Berita yang disampaikan bisa lebih pada pendapat pribadi penulis atau blogger. Apa yang dirasakan ketika melihat maraknya status-status tentang kondisi pemilu yang akan digelar April 2019 nanti. Tulisan harus mengalir sesuai dengan kondisi yang sedang terjadi. Dengan begitu, para pembaca tidak merasai digurui jika beda pendapat tapi tepat sasaran.

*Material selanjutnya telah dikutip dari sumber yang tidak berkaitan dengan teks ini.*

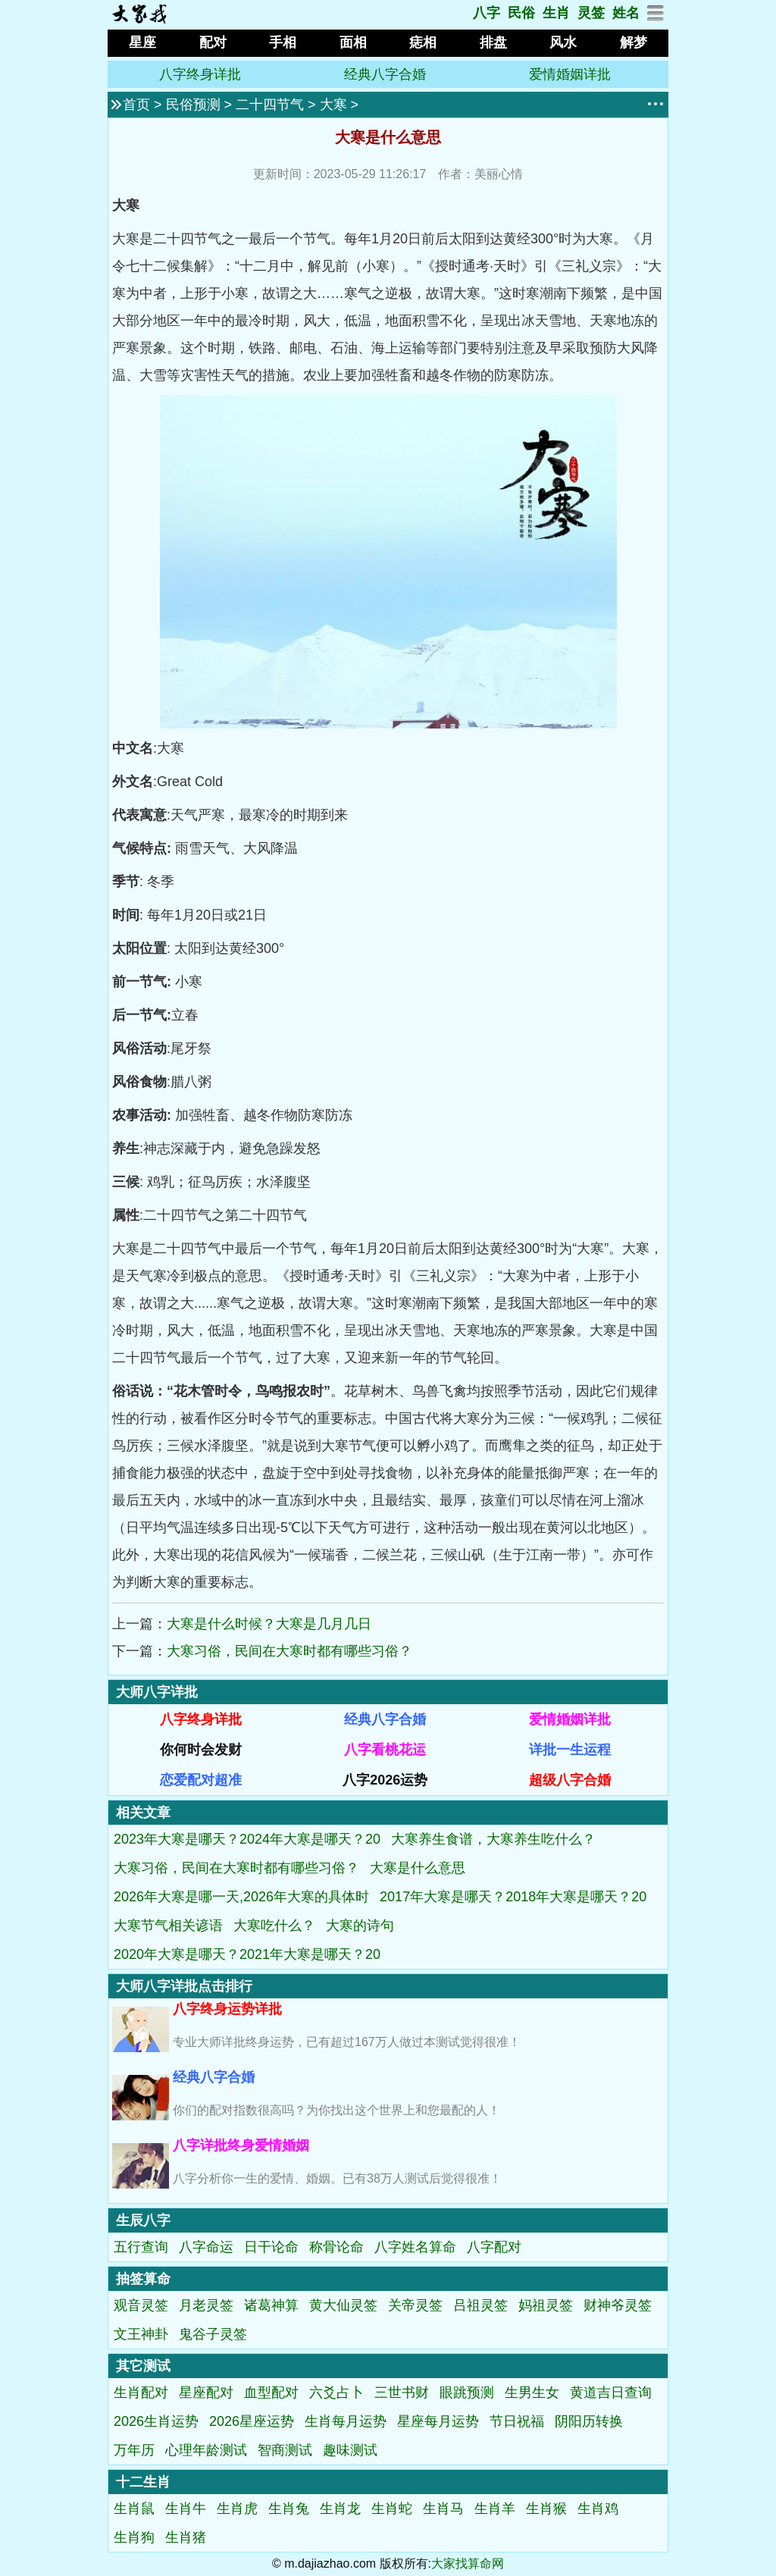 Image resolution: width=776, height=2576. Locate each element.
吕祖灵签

Sebagai orang yang sudah malang melintang di dunia kata-kata, ia masih merasakan kekuatan penulis. Baginya, seorang penulis bisa menjadi pahlawan tapi juga sebaliknya bisa menjadi pecundang. Pesannya, bahwa tulisan yang akan diposting di media sosial nanti berdampak pada kondisi baik.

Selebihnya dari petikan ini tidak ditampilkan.